Note: Comments in this thread may be outdated since the starter packs were deprecated with the merged repo. See this post for more information.
You can now initialise a project with training data and all files necessary to train and talk to an AI assistant out-of-the-box with Rasa - just use the command rasa init.
Grab the NLU training dataset and starter-packs!
To get you started with building your custom assistants easier, we would like to share a really cool NLU training dataset which you can use. This dataset can be used to train your assistant to handle small talk and make the conversations with your assistants a lot more fun! Grab it here:
Not at the moment Following the insctructions below you can build an assistant which runs locally on your console. After that, you can connect it to any messaging platform you want.
Thank you for smalltalk.md, really helpful.
I have another question.
Suppose I have dataset of short dialogues/conversations, say, 2,3, or 4 lines. For example:
H: What is a computer?
B: Computer is a…
H: Let’s talk about AI
B: I don’t feel like talking right now
H: What’s the matter?
H: What do you think about the climate change?
B: That is a topical question. Need to do some research.

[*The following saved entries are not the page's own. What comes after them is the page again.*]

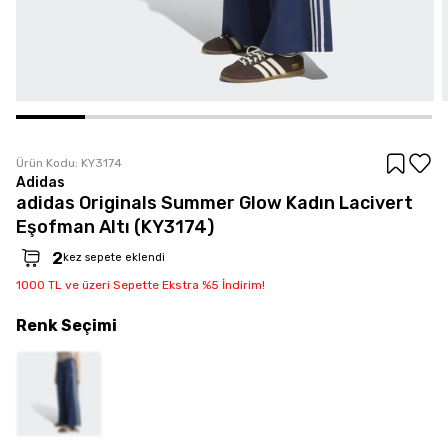
Ürün Kodu:
KY3174
Adidas
adidas Originals Summer Glow Kadın Lacivert
Eşofman Altı (KY3174)
2
kez sepete eklendi
1000 TL ve üzeri Sepette Ekstra %5 İndirim!
Renk
Seçimi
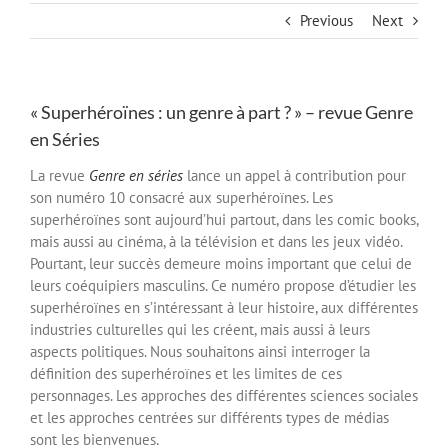
Previous
Next
« Superhéroïnes : un genre à part ? » – revue Genre
en Séries
La revue
Genre en séries
lance un appel à contribution pour
son numéro 10 consacré aux superhéroïnes. Les
superhéroïnes sont aujourd’hui partout, dans les comic books,
mais aussi au cinéma, à la télévision et dans les jeux vidéo.
Pourtant, leur succès demeure moins important que celui de
leurs coéquipiers masculins. Ce numéro propose d’étudier les
superhéroïnes en s’intéressant à leur histoire, aux différentes
industries culturelles qui les créent, mais aussi à leurs
aspects politiques. Nous souhaitons ainsi interroger la
définition des superhéroïnes et les limites de ces
personnages. Les approches des différentes sciences sociales
et les approches centrées sur différents types de médias
sont les bienvenues.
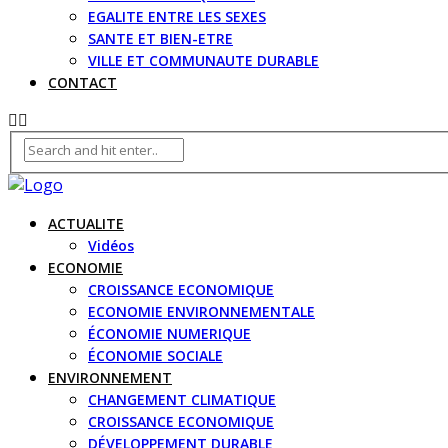
EGALITE ENTRE LES SEXES
SANTE ET BIEN-ETRE
VILLE ET COMMUNAUTE DURABLE
CONTACT
ACTUALITE
Vidéos
ECONOMIE
CROISSANCE ECONOMIQUE
ECONOMIE ENVIRONNEMENTALE
ÉCONOMIE NUMERIQUE
ÉCONOMIE SOCIALE
ENVIRONNEMENT
CHANGEMENT CLIMATIQUE
CROISSANCE ECONOMIQUE
DÉVELOPPEMENT DURABLE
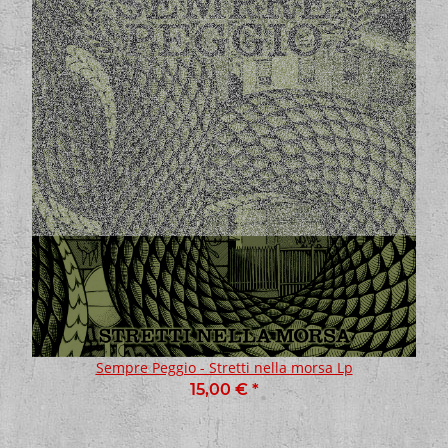
Sempre Peggio - Stretti nella morsa Lp
15,00 €
*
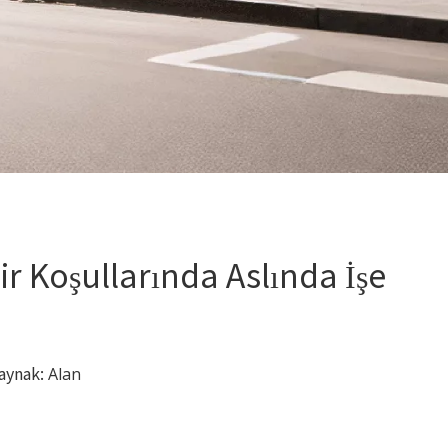
hir Koşullarında Aslında İşe
aynak:
Alan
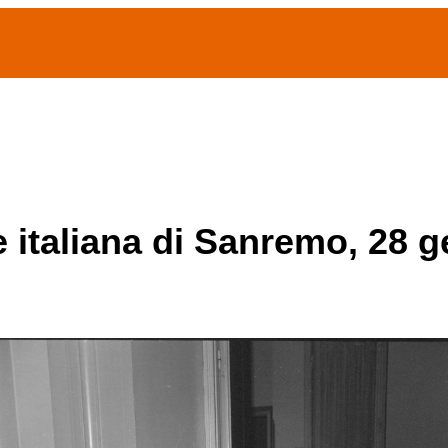
(current)
home
Chi siamo
Archivio Publifoto
Mostre
e italiana di Sanremo, 28 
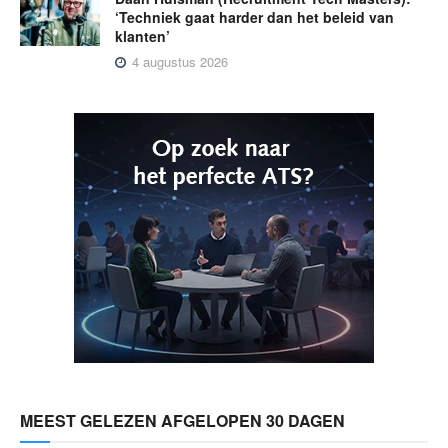
‘Techniek gaat harder dan het beleid van
klanten’
4 augustus 2026
MEEST GELEZEN AFGELOPEN 30 DAGEN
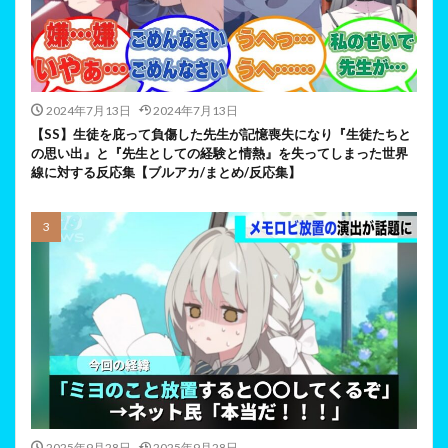
2024年7月13日
2024年7月13日
【SS】生徒を庇って負傷した先生が記憶喪失になり『生徒たちと
の思い出』と『先生としての経験と情熱』を失ってしまった世界
線に対する反応集【ブルアカ/まとめ/反応集】
2025年9月28日
2025年9月28日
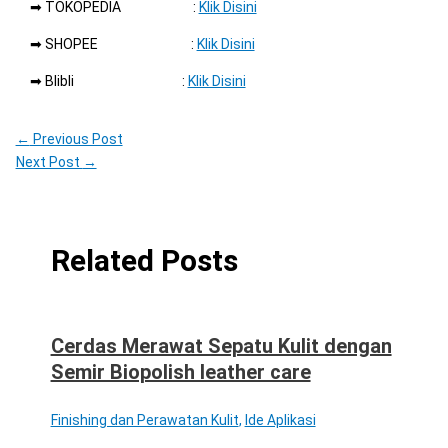
➡ TOKOPEDIA :
Klik Disini
➡ SHOPEE :
Klik Disini
➡ Blibli :
Klik Disini
←
Previous Post
Next Post
→
Related Posts
Cerdas Merawat Sepatu Kulit dengan
Semir Biopolish leather care
Finishing dan Perawatan Kulit
,
Ide Aplikasi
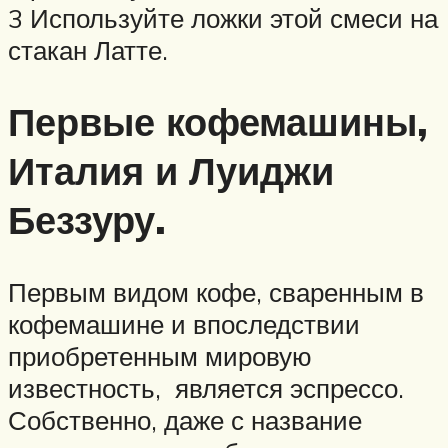
3 Используйте ложки этой смеси на
стакан Латте.
Первые кофемашины,
Италия и Луиджи
Беззуру.
Первым видом кофе, сваренным в
кофемашине и впоследствии
приобретенным мировую
известность, является эспрессо.
Собственно, даже с название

H: Let’s meet tomorrow, and discuss. Deal?
B: Of course, with pleasure.
Assume that I have 3000 such short conversations. What is a possible approach to train the bot with this conversations? Do we need to convert each conversation into a single story? This will be a huge stories file with 3000 stories. Is this how we should go about it?
Hi, I am beginner, and facing problem at time of Rasa Core installation. Sometimes getting Permission Error and sometimes ModuleNotFoundError: No module named '_pywrap_tensorflow_internal’
@rasalearner
I haven’t got any answer, neither positive nor negative on this forum. But I think RASA is not able to handle such cases. What I did is design my NN from scratch using Keras and other libraries, no RASA at all.
Also I recommend not rely too much on RASA. It is not mature, it is not able to address special cases which do not fit concepts such as intent, slots, etc. It also has poor documentation and much questions on the forum are left unanswered.
Hey @fade2black. Can you elaborate more on what do you have in mind with special cases? In general, Rasa is mostly suitable for goal-oriented chatbots (though new policies that were recently added to the Rasa Stack allow handling chit-chat as well). By goal-oriented bot I mean that an assistant needs to built for a purpose (to make a booking, provide info about the specific domain, etc).
Answering your previously asked question - if you have a very big amount of training data available you have a few options:
Convert at least some of those conversations into the stories and use them to build an assistant which you could give to your users to use and generate new data which you could reuse to improve the bot.
Instead of converting conversations into the stories, use interactive learning which will allow you to generate training data in the Rasa stories format by chatting to your bot.
Tried with both nlu and stack, with stack gets the following response which is not expected:This is after appending smalltalk.md file data.
hey there
2018-11-24 08:32:28 WARNING py.warnings - C:\Users\NITIN\AppData\Local\Programs\Python\Python36\lib\site-packages\sklearn\preprocessing\label.py:151: Dep
recationWarning: The truth value of an empty array is ambiguous. Returning False, but in future this will result in an error. Use array.size > 0 to check
that an array is not empty.
if diff:
Hey there! Tell me your name.127.0.0.1 - - [2018-11-24 08:32:28] “POST /webhooks/rest/webhook?stream=true&token= HTTP/1.1” 200 197 0.046868
My name is Nitin
2018-11-24 08:32:33 WARNING py.warnings - C:\Users\NITIN\AppData\Local\Programs\Python\Python36\lib\site-packages\sklearn\preprocessing\label.py:151: Dep
recationWarning: The truth value of an empty array is ambiguous. Returning False, but in future this will result in an error. Use array.size > 0 to check
that an array is not empty.
if diff:
Nice to you meet you None. How can I help?127.0.0.1 - - [2018-11-24 08:32:33] “POST /webhooks/rest/webhook?stream=true&token= HTTP/1.1” 200 210 0.048142
what is your age?
2018-11-24 08:32:44 WARNING py.warnings - C:\Users\NITIN\AppData\Local\Programs\Python\Python36\lib\site-packages\sklearn\preprocessing\label.py:151: Dep
recationWarning: The truth value of an empty array is ambiguous. Returning False, but in future this will result in an error. Use array.size > 0 to check
that an array is not empty.
if diff:
Also, for @rasalearner After you append the nlu data, you should include new training stories inside the stories.md file of the project for those new intents to be included in a dialogue. Once you do that, the bot will start using the new intents for both - NLU and Core parts of the bot.